[Task prompt]
Word for word, write out the entries that follow, omitting all pictures.

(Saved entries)
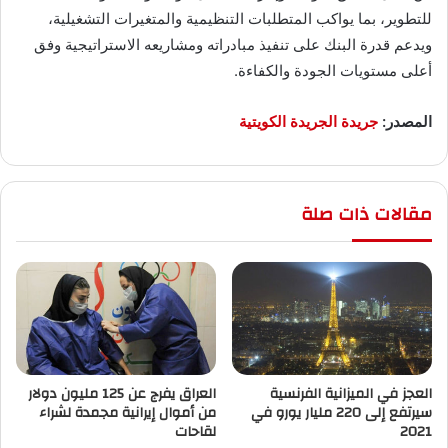
للتطوير، بما يواكب المتطلبات التنظيمية والمتغيرات التشغيلية،
ويدعم قدرة البنك على تنفيذ مبادراته ومشاريعه الاستراتيجية وفق
أعلى مستويات الجودة والكفاءة.
المصدر:
جريدة الجريدة الكويتية
مقالات ذات صلة
العجز في الميزانية الفرنسية
العراق يفرج عن 125 مليون دولار
سيرتفع إلى 220 مليار يورو في
من أموال إيرانية مجمدة لشراء
2021
لقاحات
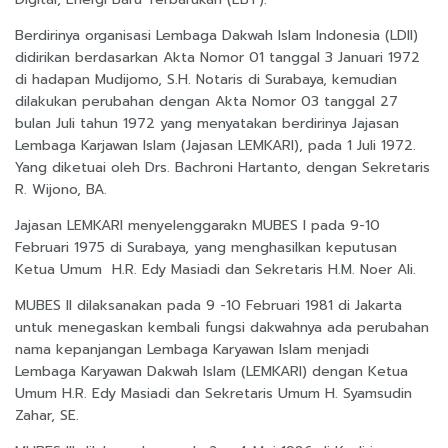
Berdirinya organisasi Lembaga Dakwah Islam Indonesia (LDII)
didirikan berdasarkan Akta Nomor 01 tanggal 3 Januari 1972
di hadapan Mudijomo, S.H. Notaris di Surabaya, kemudian
dilakukan perubahan dengan Akta Nomor 03 tanggal 27
bulan Juli tahun 1972 yang menyatakan berdirinya Jajasan
Lembaga Karjawan Islam (Jajasan LEMKARI), pada 1 Juli 1972.
Yang diketuai oleh Drs. Bachroni Hartanto, dengan Sekretaris
R. Wijono, BA.
Jajasan LEMKARI menyelenggarakn MUBES I pada 9-10
Februari 1975 di Surabaya, yang menghasilkan keputusan
Ketua Umum H.R. Edy Masiadi dan Sekretaris H.M. Noer Ali.
MUBES II dilaksanakan pada 9 -10 Februari 1981 di Jakarta
untuk menegaskan kembali fungsi dakwahnya ada perubahan
nama kepanjangan Lembaga Karyawan Islam menjadi
Lembaga Karyawan Dakwah Islam (LEMKARI) dengan Ketua
Umum H.R. Edy Masiadi dan Sekretaris Umum H. Syamsudin
Zahar, SE.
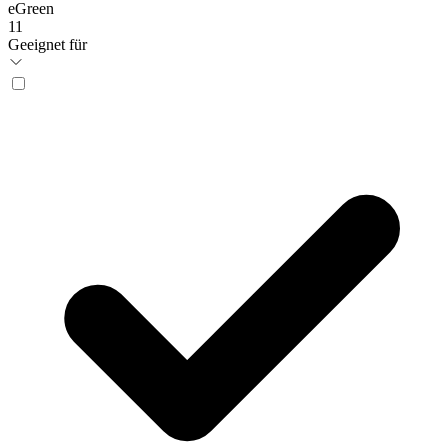
eGreen
11
Geeignet für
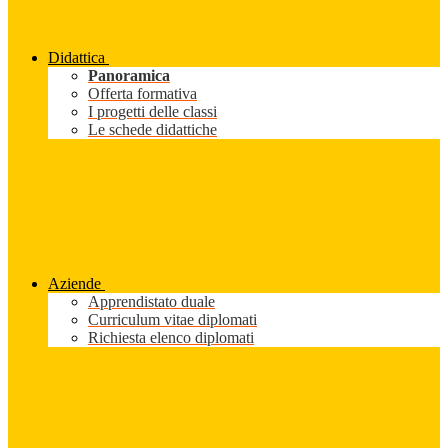
Didattica
Panoramica
Offerta formativa
I progetti delle classi
Le schede didattiche
Aziende
Apprendistato duale
Curriculum vitae diplomati
Richiesta elenco diplomati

[Exercise output]
للتطوير، بما يواكب المتطلبات التنظيمية والمتغيرات التشغيلية،
ويدعم قدرة البنك على تنفيذ مبادراته ومشاريعه الاستراتيجية وفق
أعلى مستويات الجودة والكفاءة.
المصدر:
جريدة الجريدة الكويتية
مقالات ذات صلة
العجز في الميزانية الفرنسية
العراق يفرج عن 125 مليون دولار
سيرتفع إلى 220 مليار يورو في
من أموال إيرانية مجمدة لشراء
2021
لقاحات
Berdirinya organisasi Lembaga Dakwah Islam Indonesia (LDII)
didirikan berdasarkan Akta Nomor 01 tanggal 3 Januari 1972
di hadapan Mudijomo, S.H. Notaris di Surabaya, kemudian
dilakukan perubahan dengan Akta Nomor 03 tanggal 27
bulan Juli tahun 1972 yang menyatakan berdirinya Jajasan
Lembaga Karjawan Islam (Jajasan LEMKARI), pada 1 Juli 1972.
Yang diketuai oleh Drs. Bachroni Hartanto, dengan Sekretaris
R. Wijono, BA.
Jajasan LEMKARI menyelenggarakn MUBES I pada 9-10
Februari 1975 di Surabaya, yang menghasilkan keputusan
Ketua Umum H.R. Edy Masiadi dan Sekretaris H.M. Noer Ali.
MUBES II dilaksanakan pada 9 -10 Februari 1981 di Jakarta
untuk menegaskan kembali fungsi dakwahnya ada perubahan
nama kepanjangan Lembaga Karyawan Islam menjadi
Lembaga Karyawan Dakwah Islam (LEMKARI) dengan Ketua
Umum H.R. Edy Masiadi dan Sekretaris Umum H. Syamsudin
Zahar, SE.
eGreen
11
Geeignet für
Didattica
Panoramica
Offerta formativa
I progetti delle classi
Le schede didattiche
Aziende
Apprendistato duale
Curriculum vitae diplomati
Richiesta elenco diplomati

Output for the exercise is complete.